• Muslim Ban Will Have Unintended Consequences
• Russian Company that Paid Flynn Was Deemed "Unsuitable" by the Pentagon
• Russians Have Invested $100 Million in Trump Buildings
• DHS Is Soliciting Proposals for a 30-Foot High Aesthetically Pleasing Wall
• Kellyane Conway's Husband Will Run the Justice Department's Civil Rights Division
• Gorsuch Is Not a Slam Dunk
• West Virginia Newspaper Slams Trump
President Donald Trump's personal intervention in getting House conservatives to drop their opposition to the AHCA bill means he owns it now, for better or worse. If it passes Congress and he signs it, he can (and will) rightly take much of the credit for getting it passed. However, to voters who lose their healthcare as a result, he is one who will get the blame. And that group includes a fair number of people who voted for him.

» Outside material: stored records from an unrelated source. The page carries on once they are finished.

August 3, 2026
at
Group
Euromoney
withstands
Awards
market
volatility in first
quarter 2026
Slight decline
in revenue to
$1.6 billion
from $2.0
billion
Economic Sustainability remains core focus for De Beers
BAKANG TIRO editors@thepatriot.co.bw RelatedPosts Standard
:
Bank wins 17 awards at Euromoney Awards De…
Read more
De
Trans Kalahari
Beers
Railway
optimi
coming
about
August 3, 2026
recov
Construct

After making a few changes to the healthcare bill that will reduce the number of people who will qualify for Medicaid (and also reduce the amount of medical care each one will get), the Republicans have decided to hold a vote on the bill Thursday, without waiting for the CBO to score the new bill. It's not hard to understand why they are in such a hurry. The Medicaid changes are going to increase the number of people who will lose their insurance. If the Republicans thought that "24 Million will lose insurance" was a bad headline, "30 Million will lose insurance" doesn't sound any better.

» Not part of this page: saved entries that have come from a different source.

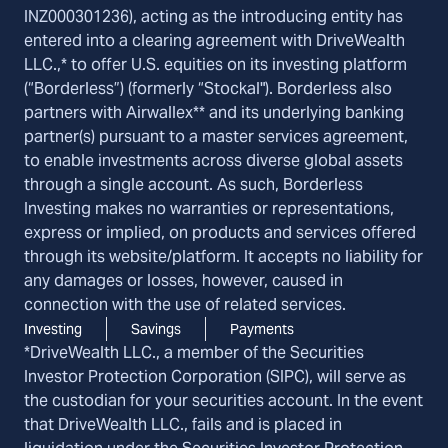
INZ000301236), acting as the introducing entity has
entered into a clearing agreement with DriveWealth
LLC.,* to offer U.S. equities on its investing platform
(“Borderless”) (formerly “Stockal"). Borderless also
partners with Airwallex** and its underlying banking
partner(s) pursuant to a master services agreement,
to enable investments across diverse global assets
through a single account. As such, Borderless
Investing makes no warranties or representations,
express or implied, on products and services offered
through its website/platform. It accepts no liability for
any damages or losses, however, caused in
connection with the use of related services.
Investing
Savings
Payments
*DriveWealth LLC., a member of the Securities
Investor Protection Corporation (SIPC), will serve as
the custodian for your securities account. In the event
that DriveWealth LLC., fails and is placed in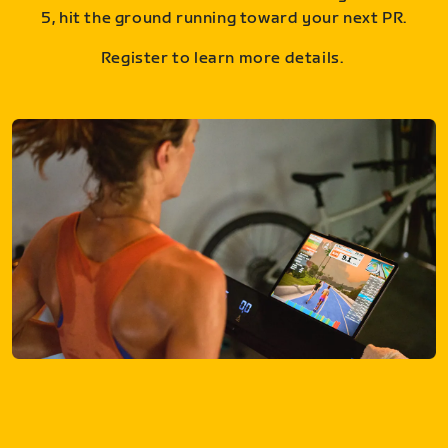
5, hit the ground running toward your next PR.
Register to learn more details.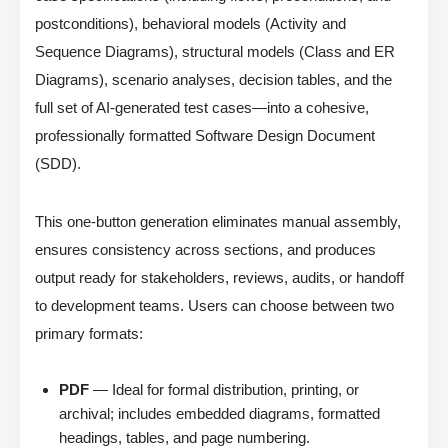
postconditions), behavioral models (Activity and
Sequence Diagrams), structural models (Class and ER
Diagrams), scenario analyses, decision tables, and the
full set of AI-generated test cases—into a cohesive,
professionally formatted Software Design Document
(SDD).
This one-button generation eliminates manual assembly,
ensures consistency across sections, and produces
output ready for stakeholders, reviews, audits, or handoff
to development teams. Users can choose between two
primary formats:
PDF
— Ideal for formal distribution, printing, or
archival; includes embedded diagrams, formatted
headings, tables, and page numbering.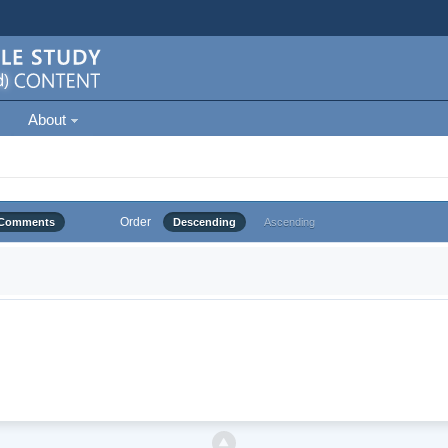
About
Order
Comments
Descending
Ascending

The tweaks to the bill make it more palatable to the House Freedom Caucus but less palatable to House moderates, whose votes are also needed. If Trump works the phones until Thursday, as he has promised, he could try to buy off the moderates one by one with minor tweaks here and there. If a member of Congress thinks that a tax credit of $4,000 isn't enough for a senior, Trump could offer $4,500, but maybe only for a narrower group of people. If the whip counts are accurate, Trump will give up as little ground as possible and we may see the bill pass with exactly the 216 votes needed (due to House vacancies, 216 is enough). (V)
Here's a story that brings together two of the current priorities of the Trump Administration, and not in a good way. As the New York Times' Miriam Jordan reports, rural America is coping with a severe shortage of physicians. For most American-born doctors, there is much more appeal in staying in the big town as a GP, or in becoming a specialist. Neither of those choices leads to a career practicing medicine in small-town America. As a workaround, many smaller towns and cities have taken to recruiting doctors from other countries, including those of the Middle East.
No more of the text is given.